◆ Saved data entries:
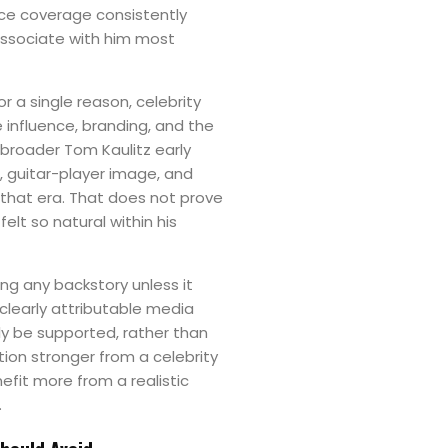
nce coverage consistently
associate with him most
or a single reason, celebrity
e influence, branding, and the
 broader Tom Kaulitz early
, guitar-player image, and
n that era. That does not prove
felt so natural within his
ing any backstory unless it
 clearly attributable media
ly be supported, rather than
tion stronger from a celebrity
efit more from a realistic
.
==
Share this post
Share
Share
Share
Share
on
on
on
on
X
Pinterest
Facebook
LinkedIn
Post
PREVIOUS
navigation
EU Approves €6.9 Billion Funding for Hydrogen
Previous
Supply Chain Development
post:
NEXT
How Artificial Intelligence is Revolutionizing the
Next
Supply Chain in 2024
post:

◆ Exercise description: If the word "Chain" appears in a line above, copy that line.

◆ Task solution:
Supply Chain Development
Supply Chain in 2024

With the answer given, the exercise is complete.